§ **Saved data entries**:
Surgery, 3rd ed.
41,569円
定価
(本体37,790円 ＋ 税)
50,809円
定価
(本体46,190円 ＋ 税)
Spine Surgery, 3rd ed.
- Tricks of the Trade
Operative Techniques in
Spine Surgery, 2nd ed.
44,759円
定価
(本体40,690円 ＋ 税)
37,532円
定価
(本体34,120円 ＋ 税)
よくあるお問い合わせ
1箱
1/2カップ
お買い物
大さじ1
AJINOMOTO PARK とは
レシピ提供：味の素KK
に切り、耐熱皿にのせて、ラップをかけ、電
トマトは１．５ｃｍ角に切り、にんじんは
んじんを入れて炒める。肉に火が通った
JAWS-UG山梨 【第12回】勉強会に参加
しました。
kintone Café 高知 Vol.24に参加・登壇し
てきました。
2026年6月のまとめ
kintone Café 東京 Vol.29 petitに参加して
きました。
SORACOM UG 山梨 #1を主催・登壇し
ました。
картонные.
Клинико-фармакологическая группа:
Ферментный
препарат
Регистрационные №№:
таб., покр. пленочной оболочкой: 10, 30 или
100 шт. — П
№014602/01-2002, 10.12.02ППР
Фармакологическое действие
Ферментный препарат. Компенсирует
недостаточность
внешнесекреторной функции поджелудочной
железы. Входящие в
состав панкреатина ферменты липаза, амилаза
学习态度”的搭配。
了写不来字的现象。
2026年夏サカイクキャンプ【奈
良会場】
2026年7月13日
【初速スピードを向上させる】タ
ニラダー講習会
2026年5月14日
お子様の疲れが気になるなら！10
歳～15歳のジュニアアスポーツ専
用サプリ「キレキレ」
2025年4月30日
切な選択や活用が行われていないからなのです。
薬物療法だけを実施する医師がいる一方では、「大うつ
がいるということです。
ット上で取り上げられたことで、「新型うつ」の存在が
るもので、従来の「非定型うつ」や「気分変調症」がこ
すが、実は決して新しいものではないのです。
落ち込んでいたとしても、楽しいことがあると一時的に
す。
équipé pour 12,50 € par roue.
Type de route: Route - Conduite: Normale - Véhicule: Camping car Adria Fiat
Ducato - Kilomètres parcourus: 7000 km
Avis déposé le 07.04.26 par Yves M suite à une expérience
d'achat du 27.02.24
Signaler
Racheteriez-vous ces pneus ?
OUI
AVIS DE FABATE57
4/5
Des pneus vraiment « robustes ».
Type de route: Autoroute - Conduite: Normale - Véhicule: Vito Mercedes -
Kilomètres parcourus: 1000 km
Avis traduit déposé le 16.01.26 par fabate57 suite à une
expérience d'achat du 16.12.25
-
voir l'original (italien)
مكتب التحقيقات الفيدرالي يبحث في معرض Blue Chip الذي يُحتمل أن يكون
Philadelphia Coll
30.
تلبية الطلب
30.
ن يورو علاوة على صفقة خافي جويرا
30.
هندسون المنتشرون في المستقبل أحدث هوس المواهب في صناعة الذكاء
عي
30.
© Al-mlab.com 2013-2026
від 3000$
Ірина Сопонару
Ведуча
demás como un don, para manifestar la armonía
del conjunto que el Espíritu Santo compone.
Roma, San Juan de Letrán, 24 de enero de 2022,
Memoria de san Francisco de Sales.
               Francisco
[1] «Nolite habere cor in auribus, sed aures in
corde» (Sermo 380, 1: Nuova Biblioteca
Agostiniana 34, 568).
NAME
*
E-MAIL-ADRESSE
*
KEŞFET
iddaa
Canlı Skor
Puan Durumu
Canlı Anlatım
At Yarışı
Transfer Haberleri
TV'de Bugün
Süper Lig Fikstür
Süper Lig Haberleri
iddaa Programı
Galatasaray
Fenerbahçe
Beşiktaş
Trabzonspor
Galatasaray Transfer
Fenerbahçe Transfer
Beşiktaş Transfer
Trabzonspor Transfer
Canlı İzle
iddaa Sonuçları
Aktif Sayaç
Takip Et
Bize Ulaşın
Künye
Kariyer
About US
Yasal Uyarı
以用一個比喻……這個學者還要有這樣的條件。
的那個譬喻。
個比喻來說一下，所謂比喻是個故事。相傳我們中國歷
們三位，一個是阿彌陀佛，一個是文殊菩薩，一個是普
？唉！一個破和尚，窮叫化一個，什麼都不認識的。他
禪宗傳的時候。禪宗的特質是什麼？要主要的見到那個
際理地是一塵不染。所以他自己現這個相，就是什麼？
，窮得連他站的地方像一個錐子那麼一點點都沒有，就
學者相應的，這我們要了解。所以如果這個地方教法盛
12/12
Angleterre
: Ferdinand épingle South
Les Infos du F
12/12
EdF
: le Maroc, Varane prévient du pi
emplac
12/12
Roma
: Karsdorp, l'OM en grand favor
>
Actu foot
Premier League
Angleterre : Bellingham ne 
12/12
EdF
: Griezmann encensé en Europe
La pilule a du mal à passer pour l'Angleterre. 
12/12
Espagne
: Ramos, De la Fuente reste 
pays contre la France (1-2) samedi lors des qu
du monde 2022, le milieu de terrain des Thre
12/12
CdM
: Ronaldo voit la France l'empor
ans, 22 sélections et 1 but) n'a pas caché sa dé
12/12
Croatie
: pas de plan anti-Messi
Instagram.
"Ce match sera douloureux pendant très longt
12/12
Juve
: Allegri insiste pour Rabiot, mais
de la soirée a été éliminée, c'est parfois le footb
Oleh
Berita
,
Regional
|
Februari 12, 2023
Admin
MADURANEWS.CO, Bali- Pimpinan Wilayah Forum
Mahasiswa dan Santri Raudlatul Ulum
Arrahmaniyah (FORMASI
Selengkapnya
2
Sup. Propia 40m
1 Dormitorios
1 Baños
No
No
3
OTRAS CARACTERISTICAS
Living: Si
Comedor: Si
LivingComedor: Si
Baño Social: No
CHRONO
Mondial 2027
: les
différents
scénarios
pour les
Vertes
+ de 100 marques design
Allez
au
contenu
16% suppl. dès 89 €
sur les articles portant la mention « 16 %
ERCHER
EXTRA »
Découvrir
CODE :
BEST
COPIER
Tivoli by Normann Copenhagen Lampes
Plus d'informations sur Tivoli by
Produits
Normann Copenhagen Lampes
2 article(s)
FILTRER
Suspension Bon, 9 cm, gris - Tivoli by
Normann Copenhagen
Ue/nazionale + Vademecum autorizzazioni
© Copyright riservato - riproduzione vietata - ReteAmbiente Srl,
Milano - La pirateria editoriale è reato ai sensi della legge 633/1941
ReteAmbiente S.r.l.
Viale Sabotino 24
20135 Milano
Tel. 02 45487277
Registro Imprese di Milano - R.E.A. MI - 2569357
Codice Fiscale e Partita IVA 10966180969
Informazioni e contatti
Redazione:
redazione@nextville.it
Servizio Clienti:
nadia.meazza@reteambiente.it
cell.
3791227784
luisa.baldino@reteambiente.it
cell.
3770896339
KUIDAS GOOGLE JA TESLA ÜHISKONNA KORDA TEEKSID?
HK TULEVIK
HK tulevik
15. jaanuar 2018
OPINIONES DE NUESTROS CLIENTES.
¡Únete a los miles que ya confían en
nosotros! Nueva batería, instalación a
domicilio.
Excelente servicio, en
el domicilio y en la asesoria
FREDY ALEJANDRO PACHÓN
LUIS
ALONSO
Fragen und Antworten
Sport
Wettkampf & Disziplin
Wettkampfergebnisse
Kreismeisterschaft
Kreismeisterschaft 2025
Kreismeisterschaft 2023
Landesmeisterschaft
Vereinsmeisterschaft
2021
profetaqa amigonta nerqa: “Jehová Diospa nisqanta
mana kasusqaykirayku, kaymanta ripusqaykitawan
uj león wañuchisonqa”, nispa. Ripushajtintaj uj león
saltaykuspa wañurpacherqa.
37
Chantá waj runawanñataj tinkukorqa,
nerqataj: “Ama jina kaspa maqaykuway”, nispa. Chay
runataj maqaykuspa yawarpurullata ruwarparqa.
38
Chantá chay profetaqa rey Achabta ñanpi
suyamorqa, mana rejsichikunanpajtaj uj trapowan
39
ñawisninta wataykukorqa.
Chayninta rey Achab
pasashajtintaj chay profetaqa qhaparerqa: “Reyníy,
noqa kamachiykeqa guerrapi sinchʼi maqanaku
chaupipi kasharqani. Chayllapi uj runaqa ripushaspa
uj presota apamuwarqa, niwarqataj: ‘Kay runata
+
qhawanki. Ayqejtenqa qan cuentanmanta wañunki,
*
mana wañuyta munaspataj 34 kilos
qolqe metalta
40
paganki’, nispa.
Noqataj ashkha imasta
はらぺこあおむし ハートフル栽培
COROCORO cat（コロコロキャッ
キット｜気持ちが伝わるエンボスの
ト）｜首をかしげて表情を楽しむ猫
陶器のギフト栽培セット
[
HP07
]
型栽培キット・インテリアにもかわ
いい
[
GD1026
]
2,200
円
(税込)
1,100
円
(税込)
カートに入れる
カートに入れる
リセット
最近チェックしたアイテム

§ **Task goal**: Reproduce exactly the lines from the beginning of the entries above up to and including the line that contains "Ducato - Kilomètres parcourus: 7000 km".

§ **Task solution**:
Surgery, 3rd ed.
41,569円
定価
(本体37,790円 ＋ 税)
50,809円
定価
(本体46,190円 ＋ 税)
Spine Surgery, 3rd ed.
- Tricks of the Trade
Operative Techniques in
Spine Surgery, 2nd ed.
44,759円
定価
(本体40,690円 ＋ 税)
37,532円
定価
(本体34,120円 ＋ 税)
よくあるお問い合わせ
1箱
1/2カップ
お買い物
大さじ1
AJINOMOTO PARK とは
レシピ提供：味の素KK
に切り、耐熱皿にのせて、ラップをかけ、電
トマトは１．５ｃｍ角に切り、にんじんは
んじんを入れて炒める。肉に火が通った
JAWS-UG山梨 【第12回】勉強会に参加
しました。
kintone Café 高知 Vol.24に参加・登壇し
てきました。
2026年6月のまとめ
kintone Café 東京 Vol.29 petitに参加して
きました。
SORACOM UG 山梨 #1を主催・登壇し
ました。
картонные.
Клинико-фармакологическая группа:
Ферментный
препарат
Регистрационные №№:
таб., покр. пленочной оболочкой: 10, 30 или
100 шт. — П
№014602/01-2002, 10.12.02ППР
Фармакологическое действие
Ферментный препарат. Компенсирует
недостаточность
внешнесекреторной функции поджелудочной
железы. Входящие в
состав панкреатина ферменты липаза, амилаза
学习态度”的搭配。
了写不来字的现象。
2026年夏サカイクキャンプ【奈
良会場】
2026年7月13日
【初速スピードを向上させる】タ
ニラダー講習会
2026年5月14日
お子様の疲れが気になるなら！10
歳～15歳のジュニアアスポーツ専
用サプリ「キレキレ」
2025年4月30日
切な選択や活用が行われていないからなのです。
薬物療法だけを実施する医師がいる一方では、「大うつ
がいるということです。
ット上で取り上げられたことで、「新型うつ」の存在が
るもので、従来の「非定型うつ」や「気分変調症」がこ
すが、実は決して新しいものではないのです。
落ち込んでいたとしても、楽しいことがあると一時的に
す。
équipé pour 12,50 € par roue.
Type de route: Route - Conduite: Normale - Véhicule: Camping car Adria Fiat
Ducato - Kilomètres parcourus: 7000 km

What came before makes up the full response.